5. **Instance vs. Step-level:** For ARC-C, step-level evaluation yields slightly higher accuracy for G.T. Supervision (94.4 vs. 89.2). For MATH, the pattern is less clear, with instance-level (87.9) outperforming step-level (81.2) for G.T. Supervision, but step-level with G.T. (97.9) being the highest overall.
### Interpretation
This chart illustrates a clear narrative about model capability and the value of supervision. The data suggests that:
* **The core reasoning ability (Initial Model) is insufficient for complex mathematical problems,** as evidenced by the low 29% baseline on MATH versus ~60% on ARC-C.
* **Standard training provides moderate improvements,** but is particularly limited in elevating performance on the hardest tasks (MATH).

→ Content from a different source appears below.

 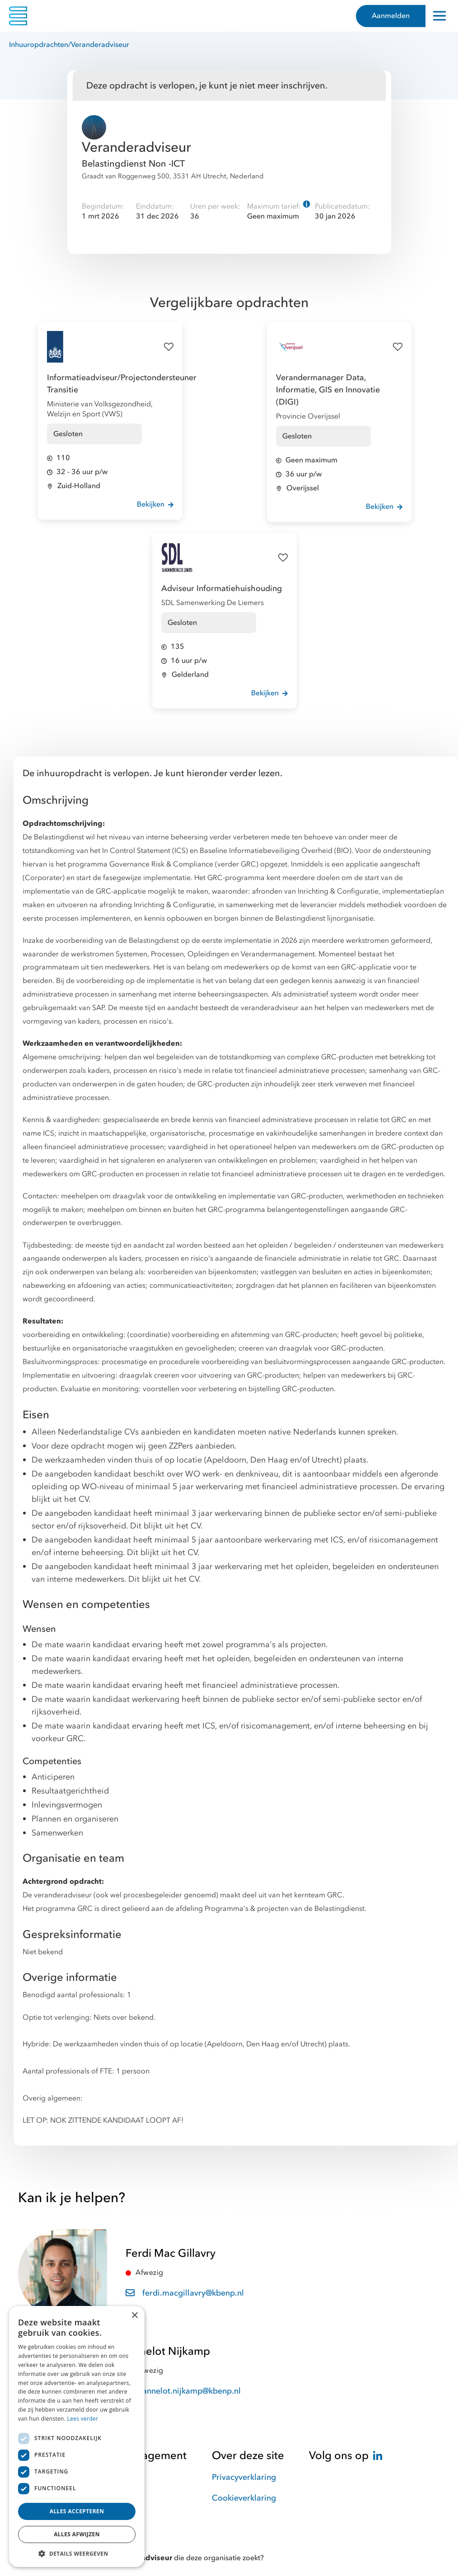 I want to click on Lees verder [Lees verder, opens a new window], so click(x=82, y=2418).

* **Access to ground truth (G.T. Supervision) is the most critical factor for high performance,** enabling near-perfect scores even on the most difficult task variant. This implies that the model's underlying architecture may be capable, but it relies heavily on correct guidance or supervision to apply that capability effectively.
* The **"MATH (step-level w/ G.T.)"** result (97.9%) is a key outlier, demonstrating a ceiling effect when the model is provided with perfect intermediate steps. This highlights a potential pathway for improving model performance: not just training on final answers, but on the correctness of the reasoning process itself.
The chart effectively argues that while training helps, the provision of ground truth supervision—particularly at the step-level for complex problems—is the dominant driver of high accuracy in these evaluations.